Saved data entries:
══════════

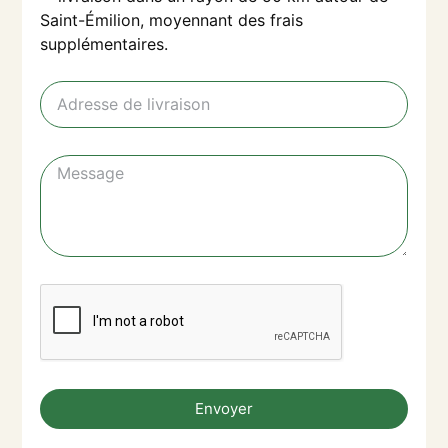
Saint-Émilion, moyennant des frais
supplémentaires.
Envoyer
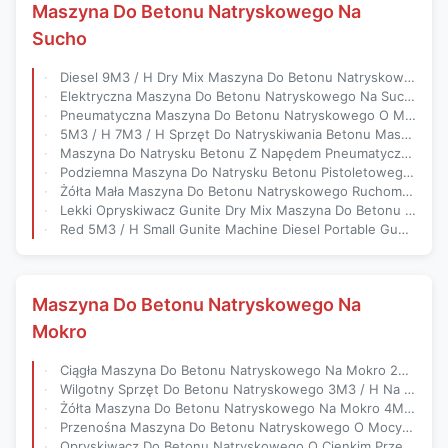
Maszyna Do Betonu Natryskowego Na
Sucho
Diesel 9M3 / H Dry Mix Maszyna Do Betonu Natryskowego Opryskiwacz Pistoletowy Do Ochrony Stoków
Elektryczna Maszyna Do Betonu Natryskowego Na Suchą Mieszankę Kompresor Powietrza Mini Maszyna Do Betonu Natryskowego
Pneumatyczna Maszyna Do Betonu Natryskowego O Mocy 7,5 KW Z Mieszanką Suchą Moc Elektryczna CE ISO
5M3 / H 7M3 / H Sprzęt Do Natryskiwania Betonu Maszyna Do Natrysku Gunite
Maszyna Do Natrysku Betonu Z Napędem Pneumatycznym 6M3 / H Podziemny Opryskiwacz Do Betonu Natryskowego
Podziemna Maszyna Do Natrysku Betonu Pistoletowego Diesel Sprzęt Do Betonu Natryskowego
Żółta Mała Maszyna Do Betonu Natryskowego Ruchoma Maszyna Do Natrysku Betonu Natryskowego
Lekki Opryskiwacz Gunite Dry Mix Maszyna Do Betonu Natryskowego Środowisko
Red 5M3 / H Small Gunite Machine Diesel Portable Gunite Equipment
Maszyna Do Betonu Natryskowego Na
Mokro
Ciągła Maszyna Do Betonu Natryskowego Na Mokro 22kw Sprzęt Do Betonu Natryskowego
Wilgotny Sprzęt Do Betonu Natryskowego 3M3 / H Na Mokro Pompa Do Betonu Natryskowego SGS Beton
Żółta Maszyna Do Betonu Natryskowego Na Mokro 4M3 / H 7,5 KW Betonowa Pompa Do Betonu Natryskowego
Przenośna Maszyna Do Betonu Natryskowego O Mocy 7,5kw Opryskiwacz Pistoletowy O Dużej Pojemności
Opryskiwacz Do Betonu Natryskowego O Cienkim Przepływie 7,5 KW Pompa Do Betonu Natryskowego Na Mokro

══════════

Skip every image and output the remaining records exactly.

Saint-Émilion, moyennant des frais
supplémentaires.
Envoyer
Maszyna Do Betonu Natryskowego Na
Sucho
Diesel 9M3 / H Dry Mix Maszyna Do Betonu Natryskowego Opryskiwacz Pistoletowy Do Ochrony Stoków
Elektryczna Maszyna Do Betonu Natryskowego Na Suchą Mieszankę Kompresor Powietrza Mini Maszyna Do Betonu Natryskowego
Pneumatyczna Maszyna Do Betonu Natryskowego O Mocy 7,5 KW Z Mieszanką Suchą Moc Elektryczna CE ISO
5M3 / H 7M3 / H Sprzęt Do Natryskiwania Betonu Maszyna Do Natrysku Gunite
Maszyna Do Natrysku Betonu Z Napędem Pneumatycznym 6M3 / H Podziemny Opryskiwacz Do Betonu Natryskowego
Podziemna Maszyna Do Natrysku Betonu Pistoletowego Diesel Sprzęt Do Betonu Natryskowego
Żółta Mała Maszyna Do Betonu Natryskowego Ruchoma Maszyna Do Natrysku Betonu Natryskowego
Lekki Opryskiwacz Gunite Dry Mix Maszyna Do Betonu Natryskowego Środowisko
Red 5M3 / H Small Gunite Machine Diesel Portable Gunite Equipment
Maszyna Do Betonu Natryskowego Na
Mokro
Ciągła Maszyna Do Betonu Natryskowego Na Mokro 22kw Sprzęt Do Betonu Natryskowego
Wilgotny Sprzęt Do Betonu Natryskowego 3M3 / H Na Mokro Pompa Do Betonu Natryskowego SGS Beton
Żółta Maszyna Do Betonu Natryskowego Na Mokro 4M3 / H 7,5 KW Betonowa Pompa Do Betonu Natryskowego
Przenośna Maszyna Do Betonu Natryskowego O Mocy 7,5kw Opryskiwacz Pistoletowy O Dużej Pojemności
Opryskiwacz Do Betonu Natryskowego O Cienkim Przepływie 7,5 KW Pompa Do Betonu Natryskowego Na Mokro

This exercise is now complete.